5. Using your molecular modeling kit, make 2 α glucose molecules. You will need
to use 2 kits for this. Please make sure that the appropriate number of atoms gets
back into each kit. Simulate dehydration synthesis to connect these 2
monosaccharides. In your lab notebook, draw the chemical reaction you just
modeled.
6. What functional groups are involved in dehydration synthesis of
monosaccharides? To which carbon are they attached? What disaccharide have
you constructed? What term is given to the bond linking these 2 monomers?
What molecule have you removed?
7. Discuss the similarities and differences between starch, glycogen, and cellulose.
C. Lipids – Read Concept 5.3 (pg. 74 – 77)

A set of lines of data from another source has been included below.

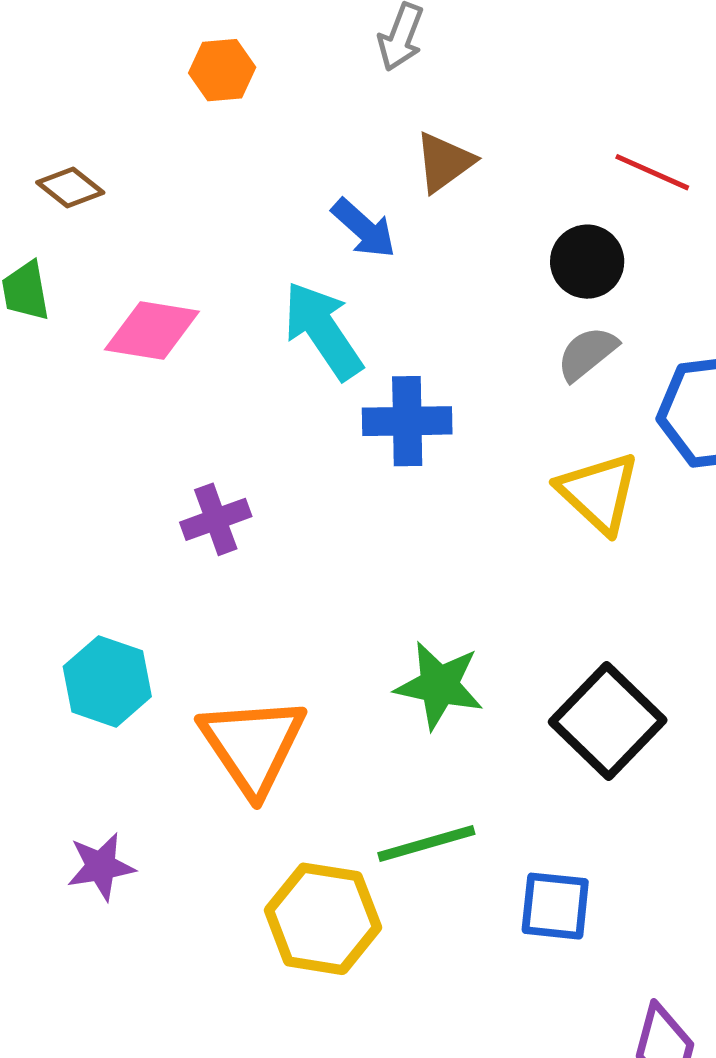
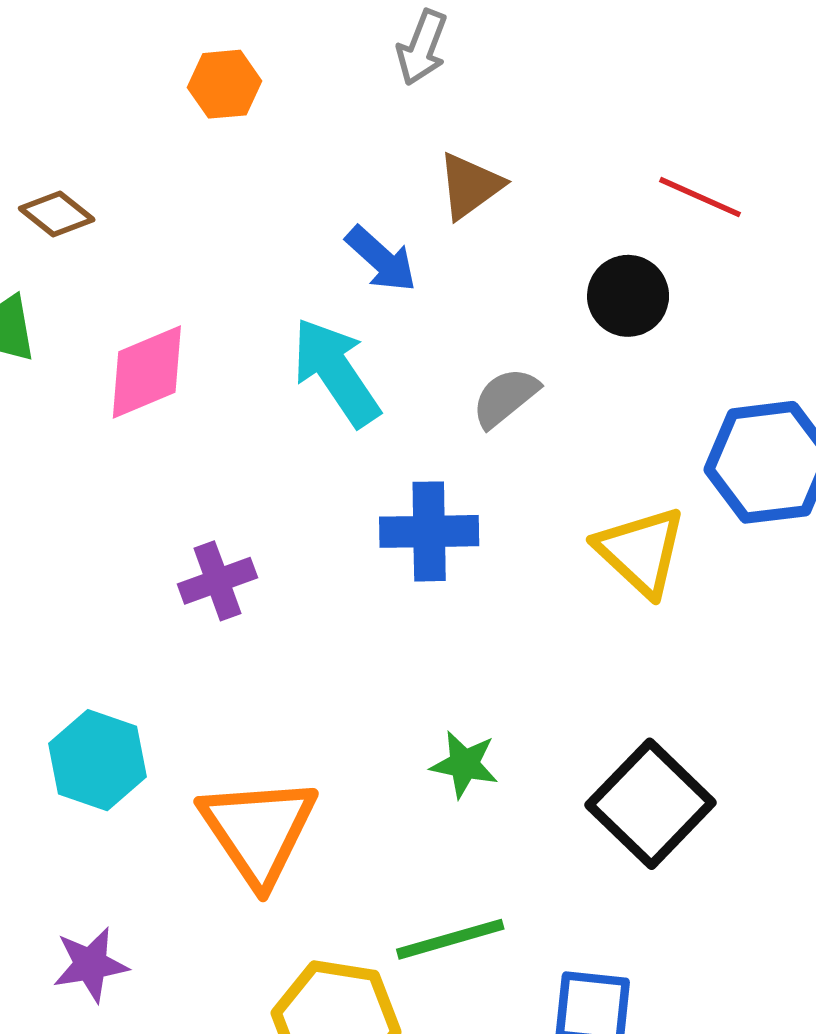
pink diamond: (152, 330) -> (147, 372), turned -32
gray semicircle: (587, 353) -> (505, 397), moved
blue cross: (407, 421) -> (429, 531), moved
green star: (439, 685) -> (464, 764), size x0.7

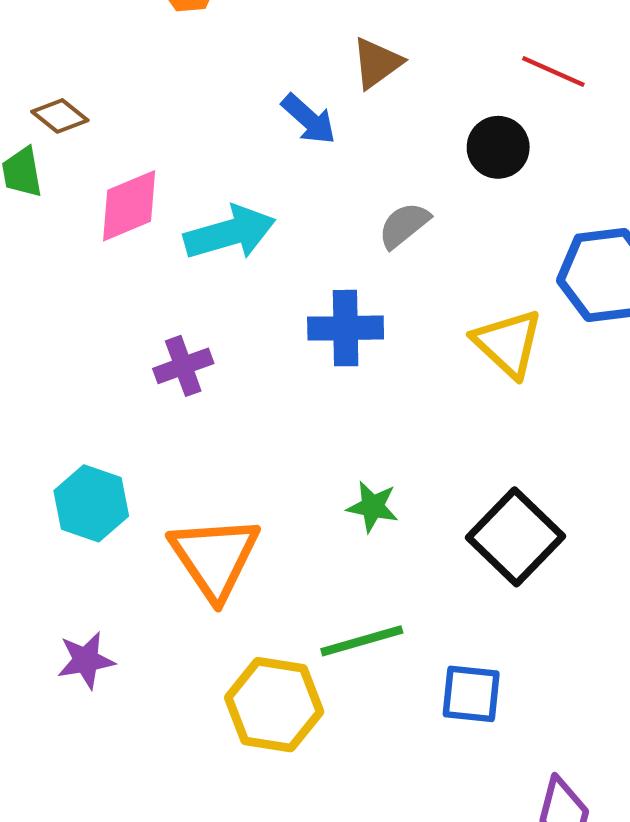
brown diamond: (57, 214) -> (60, 116), moved
cyan arrow: (336, 372) -> (230, 233), moved, turned 108

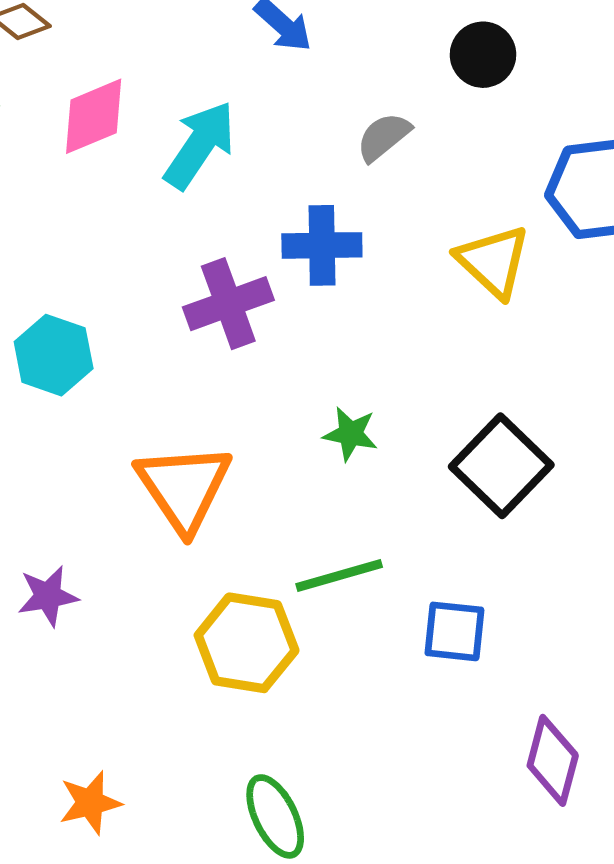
cyan arrow: (230, 233) -> (200, 145), turned -40
purple cross: (183, 366) -> (228, 304), moved, size x1.4
cyan hexagon: (91, 503) -> (54, 355), moved

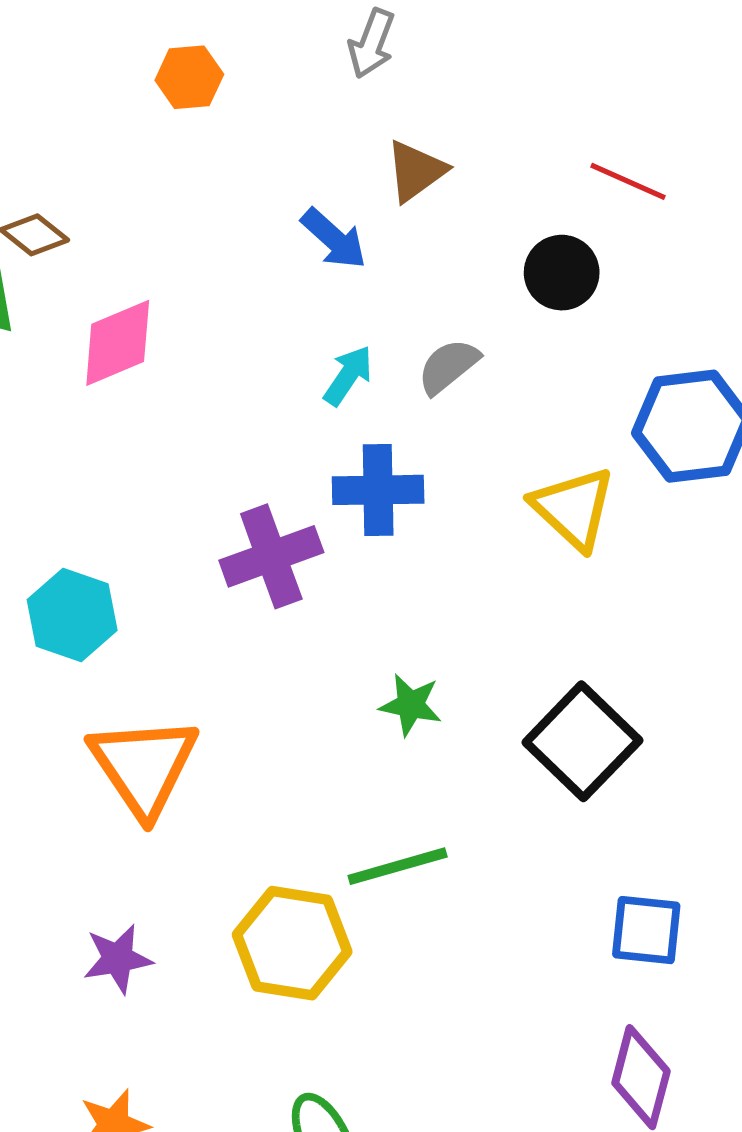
cyan arrow: (200, 145) -> (348, 375), moved, size x0.6
orange triangle: (184, 488) -> (144, 766), moved
purple star: (48, 596) -> (118, 959), moved
blue square: (454, 631) -> (646, 930), moved

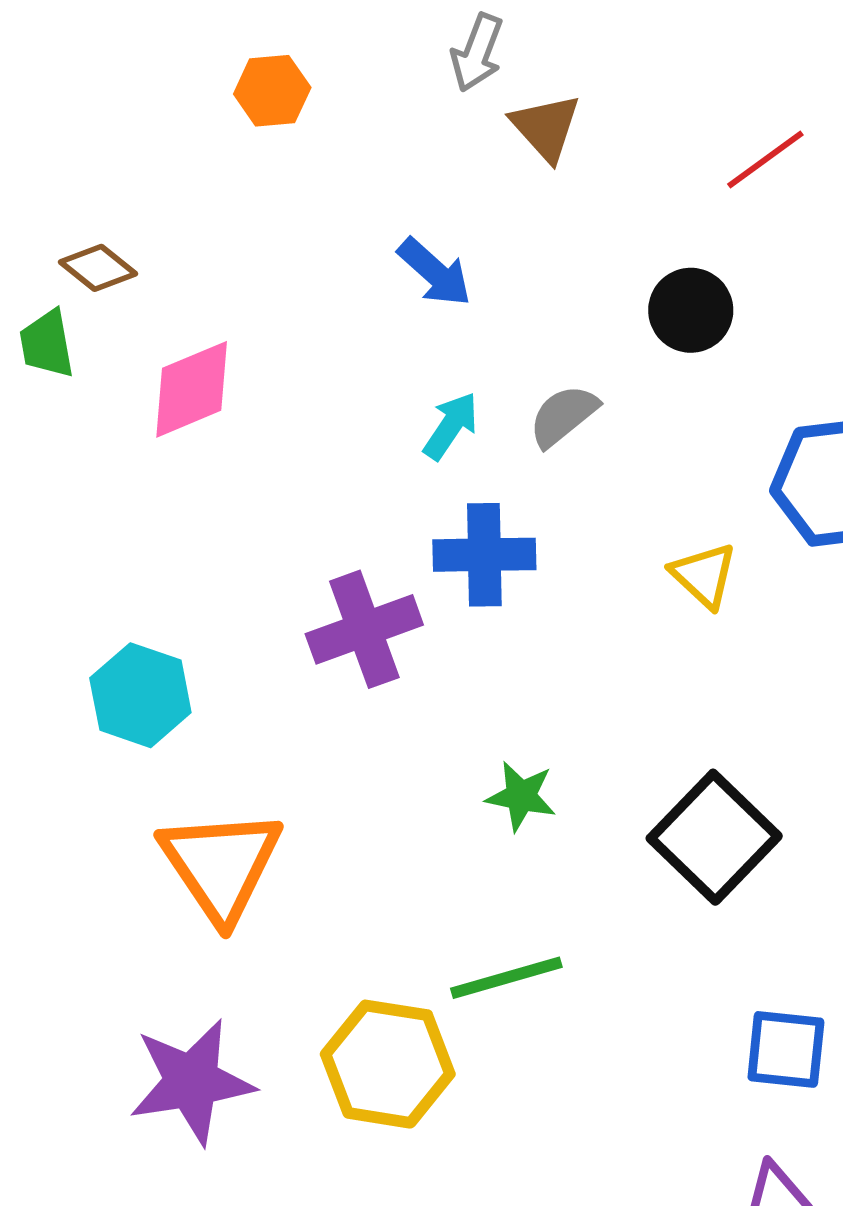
brown triangle: (416, 171) -> (546, 127), moved, turned -36
red line: (628, 181) -> (765, 160), moved, turned -60
yellow triangle: (573, 508) -> (704, 575), size x0.7
purple star: (118, 959) -> (192, 1082), size x1.6

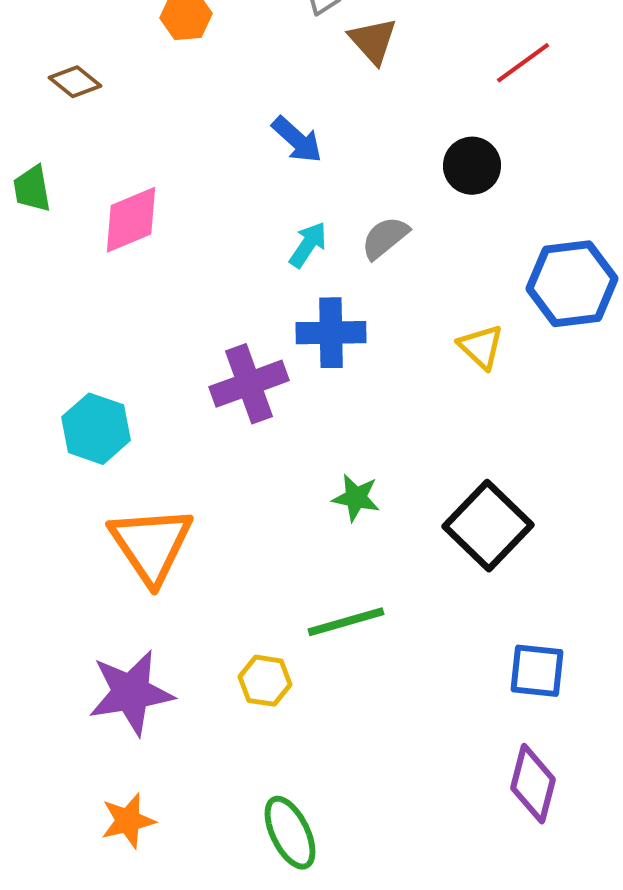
brown diamond: (98, 268) -> (75, 82), moved
yellow hexagon: (388, 1064) -> (265, 681), size x0.6

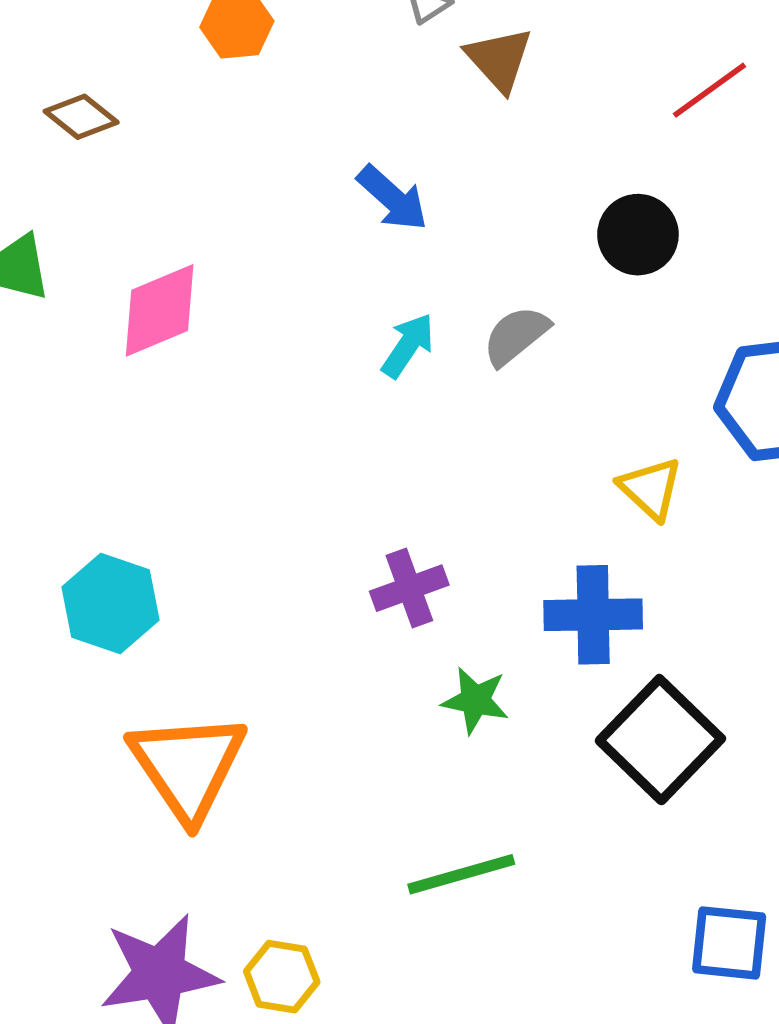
blue cross: (331, 333) -> (593, 615), moved
purple cross: (249, 384) -> (409, 588), moved, size x0.7
yellow hexagon: (265, 681) -> (282, 977), moved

1. Lipids are the one class of large biological molecules that does not include true
polymers. They do generally share one important trait. What property do all
lipids have in common?
2. Although fats are not polymers, they are large molecules that are assembled from
smaller molecules by dehydration reactions. A fat is made from glycerol and fatty
acids. Using your molecular modeling kit, construct a glycerol molecule. Draw
the structural formula of glycerol.
3. Fatty acids have a long carbon skeleton, usually 16 to 18 carbon atoms in length.
The carbon at one end as a carboxyl. Use the molecular modeling kit, construct 3
fatty acids. These fatty acids will be much shorter than normal fatty acids. Use
the following formulas: (1) COOHC2H5, (2) COOHCH3, and (3) COOHCH3.
4. In making a fat, 3 fatty acid molecules join to glycerol through dehydration
synthesis. Using your molecular modeling kit, join the 3 fatty acids to glycerol.
Draw the structural formula representing this fat. What is the resulting covalent
bond called?
5. What is the structural difference between a saturated fatty acid and an unsaturated
fatty acid? How and why does this structural difference affect the solidification at
room temperature?
6. Draw and label/describe a phospholipid. What important role do they serve in the
cell?
7. What are steroids characterized by? What is an example of a steroid?
D. Nucleic Acids – Read Concept 5.5 (pg. 86 – 89).
1. Relate the terms nucleotide and polynucleotide using monomer and polymer in
your description.
2. Summarize the role of DNA and RNA.
3. Identify the parts of a nucleotide.
4. Distinguish between pyrimidines and purines. Include which nitrogenous bases
fall into each category.
5. Describe the differences and similarities between DNA and RNA.
6. Using the following strand of DNA, write the complementary strand of DNA:
5’-TAACGGTCCT-3’
7. Using the following strand of DNA, write the complementary strand of RNA:
5’-GATCCGTGGA-3’
8. Describe the structure of DNA using the terms double helix and antiparallel.